EXERCISE – Please reproduce the lines of the records below from the one holding "Právní ustanovení" through the one holding "son petit écran.", inclusive, skipping all pictures.

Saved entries
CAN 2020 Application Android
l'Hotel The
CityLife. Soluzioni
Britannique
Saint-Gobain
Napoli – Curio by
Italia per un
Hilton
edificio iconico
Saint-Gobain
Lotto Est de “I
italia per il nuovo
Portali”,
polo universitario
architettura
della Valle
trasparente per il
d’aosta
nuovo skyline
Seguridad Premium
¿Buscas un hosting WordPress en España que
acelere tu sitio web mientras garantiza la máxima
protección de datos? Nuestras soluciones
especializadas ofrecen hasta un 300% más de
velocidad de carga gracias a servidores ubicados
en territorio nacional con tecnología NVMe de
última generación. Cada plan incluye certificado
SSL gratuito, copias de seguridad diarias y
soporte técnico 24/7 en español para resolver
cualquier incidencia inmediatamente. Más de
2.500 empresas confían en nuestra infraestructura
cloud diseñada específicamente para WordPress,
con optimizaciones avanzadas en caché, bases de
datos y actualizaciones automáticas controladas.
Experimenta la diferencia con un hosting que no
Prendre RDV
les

---

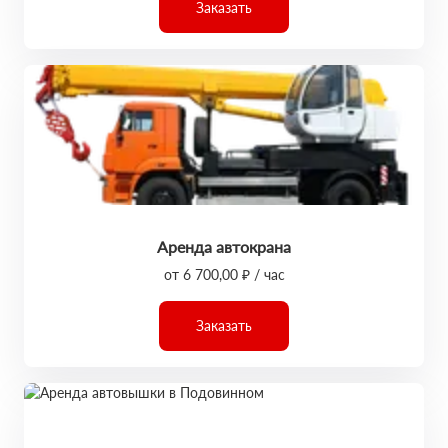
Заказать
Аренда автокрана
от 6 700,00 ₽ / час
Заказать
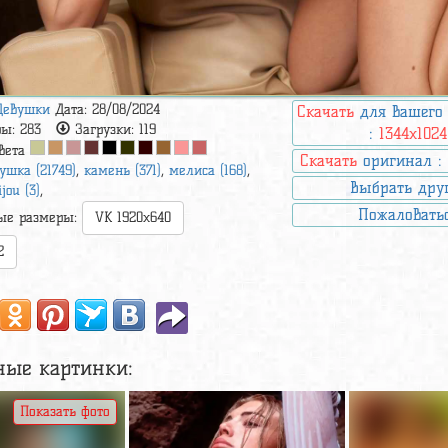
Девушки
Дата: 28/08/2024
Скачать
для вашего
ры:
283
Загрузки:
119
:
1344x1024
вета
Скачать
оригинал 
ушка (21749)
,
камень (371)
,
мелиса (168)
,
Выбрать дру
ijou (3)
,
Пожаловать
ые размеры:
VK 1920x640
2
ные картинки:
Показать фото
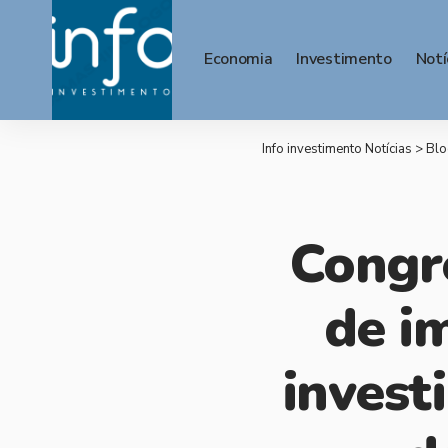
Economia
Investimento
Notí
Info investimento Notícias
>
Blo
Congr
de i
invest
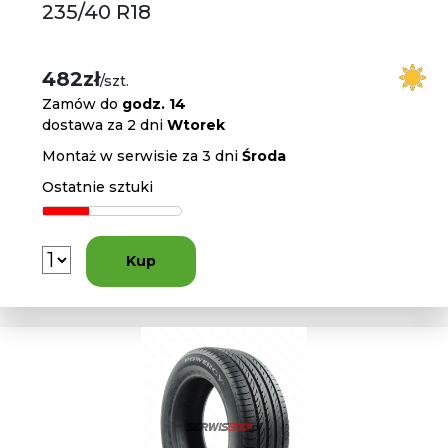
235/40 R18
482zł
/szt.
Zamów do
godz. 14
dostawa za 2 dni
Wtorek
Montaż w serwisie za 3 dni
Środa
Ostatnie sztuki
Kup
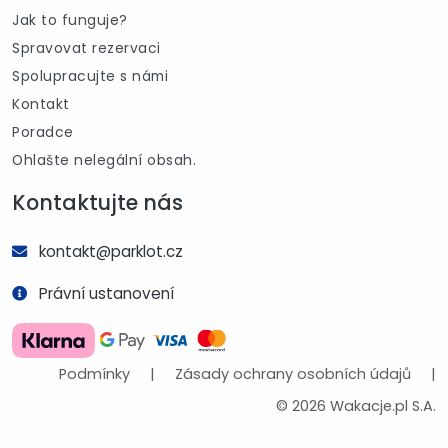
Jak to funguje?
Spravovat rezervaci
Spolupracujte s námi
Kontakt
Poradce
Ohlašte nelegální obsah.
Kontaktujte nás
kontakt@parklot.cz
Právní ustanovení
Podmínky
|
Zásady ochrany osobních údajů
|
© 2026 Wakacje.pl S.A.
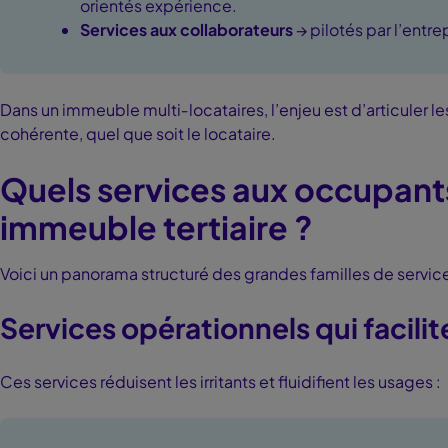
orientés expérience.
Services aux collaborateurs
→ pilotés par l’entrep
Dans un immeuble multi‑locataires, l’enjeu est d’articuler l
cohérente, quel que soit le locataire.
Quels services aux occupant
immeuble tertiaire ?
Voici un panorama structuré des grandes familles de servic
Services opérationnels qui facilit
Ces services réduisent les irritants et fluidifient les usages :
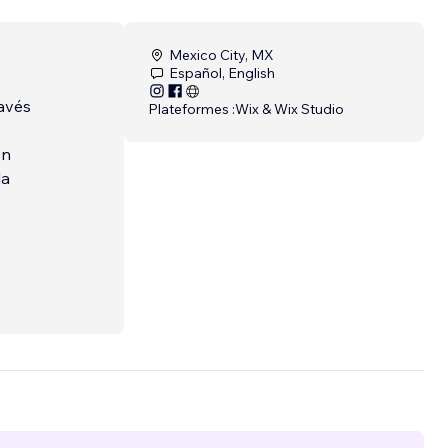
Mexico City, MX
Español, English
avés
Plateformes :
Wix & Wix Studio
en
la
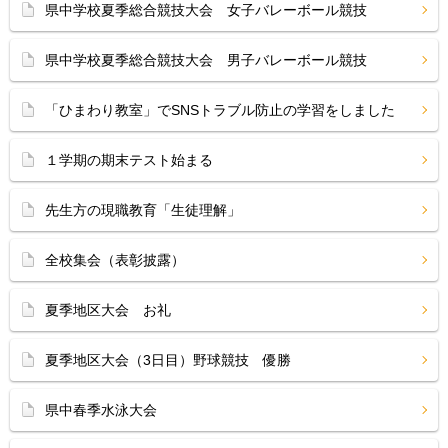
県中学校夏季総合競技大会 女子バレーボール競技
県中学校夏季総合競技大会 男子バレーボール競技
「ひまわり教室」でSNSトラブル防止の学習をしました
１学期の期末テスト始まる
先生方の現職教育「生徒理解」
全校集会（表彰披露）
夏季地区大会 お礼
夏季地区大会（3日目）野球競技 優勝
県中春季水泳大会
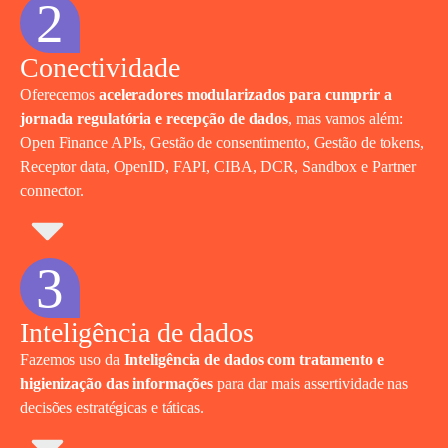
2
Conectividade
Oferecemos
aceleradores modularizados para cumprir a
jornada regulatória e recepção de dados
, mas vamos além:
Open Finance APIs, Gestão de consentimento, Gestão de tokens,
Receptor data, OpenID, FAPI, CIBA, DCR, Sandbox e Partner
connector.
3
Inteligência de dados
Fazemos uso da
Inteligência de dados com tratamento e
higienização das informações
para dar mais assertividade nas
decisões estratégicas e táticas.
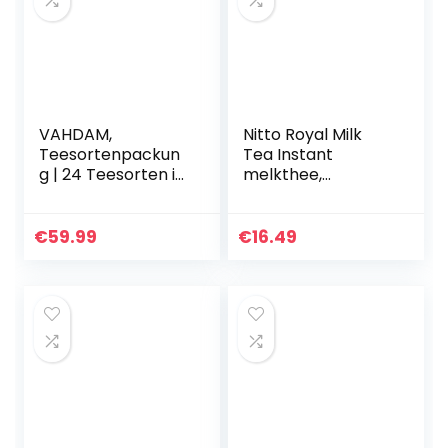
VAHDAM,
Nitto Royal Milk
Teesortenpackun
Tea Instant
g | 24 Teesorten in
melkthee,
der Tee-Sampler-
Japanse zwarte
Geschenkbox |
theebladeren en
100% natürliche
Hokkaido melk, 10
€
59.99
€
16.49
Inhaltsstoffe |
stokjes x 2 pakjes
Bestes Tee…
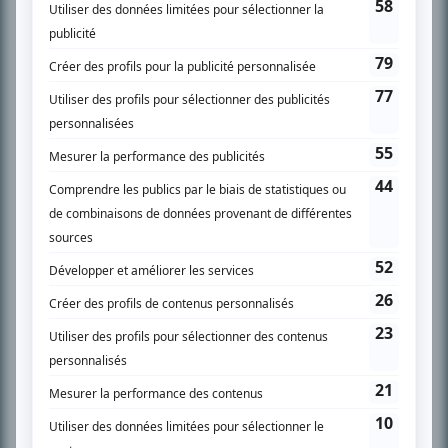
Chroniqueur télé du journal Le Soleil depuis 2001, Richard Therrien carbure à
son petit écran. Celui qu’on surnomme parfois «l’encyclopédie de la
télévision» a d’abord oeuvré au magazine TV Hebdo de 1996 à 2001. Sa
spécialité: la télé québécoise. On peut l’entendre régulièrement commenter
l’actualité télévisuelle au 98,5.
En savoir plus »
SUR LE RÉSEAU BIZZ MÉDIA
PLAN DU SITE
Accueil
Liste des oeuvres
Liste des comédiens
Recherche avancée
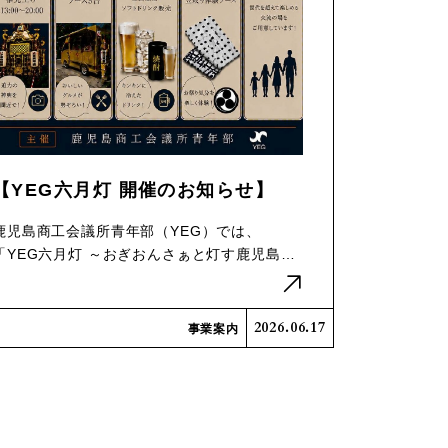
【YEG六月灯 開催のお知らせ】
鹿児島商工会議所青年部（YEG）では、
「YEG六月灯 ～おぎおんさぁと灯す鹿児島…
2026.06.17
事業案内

* * *

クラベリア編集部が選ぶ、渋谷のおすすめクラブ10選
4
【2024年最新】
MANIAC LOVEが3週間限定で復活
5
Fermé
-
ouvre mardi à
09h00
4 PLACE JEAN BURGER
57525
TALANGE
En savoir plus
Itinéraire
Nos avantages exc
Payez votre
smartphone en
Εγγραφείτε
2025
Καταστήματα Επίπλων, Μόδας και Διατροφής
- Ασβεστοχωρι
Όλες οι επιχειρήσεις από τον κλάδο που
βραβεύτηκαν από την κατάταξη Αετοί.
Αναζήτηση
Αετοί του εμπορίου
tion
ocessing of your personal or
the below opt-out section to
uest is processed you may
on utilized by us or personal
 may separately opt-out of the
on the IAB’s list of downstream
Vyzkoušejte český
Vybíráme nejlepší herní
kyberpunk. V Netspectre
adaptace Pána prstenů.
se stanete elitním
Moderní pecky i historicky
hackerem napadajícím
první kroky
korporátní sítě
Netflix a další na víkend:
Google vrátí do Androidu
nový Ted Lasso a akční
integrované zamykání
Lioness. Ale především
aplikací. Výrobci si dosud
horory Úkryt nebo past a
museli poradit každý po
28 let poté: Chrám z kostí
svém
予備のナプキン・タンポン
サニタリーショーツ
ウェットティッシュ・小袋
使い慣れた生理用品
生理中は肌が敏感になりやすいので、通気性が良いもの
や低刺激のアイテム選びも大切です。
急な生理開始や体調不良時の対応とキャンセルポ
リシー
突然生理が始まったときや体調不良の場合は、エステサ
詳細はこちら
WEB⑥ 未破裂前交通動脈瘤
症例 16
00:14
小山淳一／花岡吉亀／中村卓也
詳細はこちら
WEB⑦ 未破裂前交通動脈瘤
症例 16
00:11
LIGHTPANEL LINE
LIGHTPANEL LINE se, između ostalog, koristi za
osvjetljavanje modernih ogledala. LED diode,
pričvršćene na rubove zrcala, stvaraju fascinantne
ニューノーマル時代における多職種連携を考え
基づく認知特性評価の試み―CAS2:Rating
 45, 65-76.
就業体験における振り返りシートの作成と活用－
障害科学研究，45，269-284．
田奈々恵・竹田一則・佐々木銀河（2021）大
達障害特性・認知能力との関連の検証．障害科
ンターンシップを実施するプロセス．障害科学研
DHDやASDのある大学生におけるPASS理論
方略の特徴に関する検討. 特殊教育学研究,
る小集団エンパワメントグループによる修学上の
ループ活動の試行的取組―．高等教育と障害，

COMPLETED TASK –
Právní ustanovení
Podmínky
|
Zásady ochrany osobních údajů
|
© 2026 Wakacje.pl S.A.
orientés expérience.
Services aux collaborateurs
→ pilotés par l’entrep
Dans un immeuble multi‑locataires, l’enjeu est d’articuler l
cohérente, quel que soit le locataire.
Quels services aux occupant
immeuble tertiaire ?
Voici un panorama structuré des grandes familles de servic
Services opérationnels qui facilit
Ces services réduisent les irritants et fluidifient les usages :
Mexico City, MX
Español, English
avés
Plateformes :
Wix & Wix Studio
en
la
県中学校夏季総合競技大会 女子バレーボール競技
県中学校夏季総合競技大会 男子バレーボール競技
「ひまわり教室」でSNSトラブル防止の学習をしました
１学期の期末テスト始まる
先生方の現職教育「生徒理解」
全校集会（表彰披露）
夏季地区大会 お礼
夏季地区大会（3日目）野球競技 優勝
県中春季水泳大会
2
Conectividade
Oferecemos
aceleradores modularizados para cumprir a
jornada regulatória e recepção de dados
, mas vamos além:
Open Finance APIs, Gestão de consentimento, Gestão de tokens,
Receptor data, OpenID, FAPI, CIBA, DCR, Sandbox e Partner
connector.
3
Inteligência de dados
Fazemos uso da
Inteligência de dados com tratamento e
higienização das informações
para dar mais assertividade nas
decisões estratégicas e táticas.
VAHDAM,
Nitto Royal Milk
Teesortenpackun
Tea Instant
g | 24 Teesorten in
melkthee,
der Tee-Sampler-
Japanse zwarte
Geschenkbox |
theebladeren en
100% natürliche
Hokkaido melk, 10
€
59.99
€
16.49
Inhaltsstoffe |
stokjes x 2 pakjes
Bestes Tee…
Chroniqueur télé du journal Le Soleil depuis 2001, Richard Therrien carbure à
son petit écran. Celui qu’on surnomme parfois «l’encyclopédie de la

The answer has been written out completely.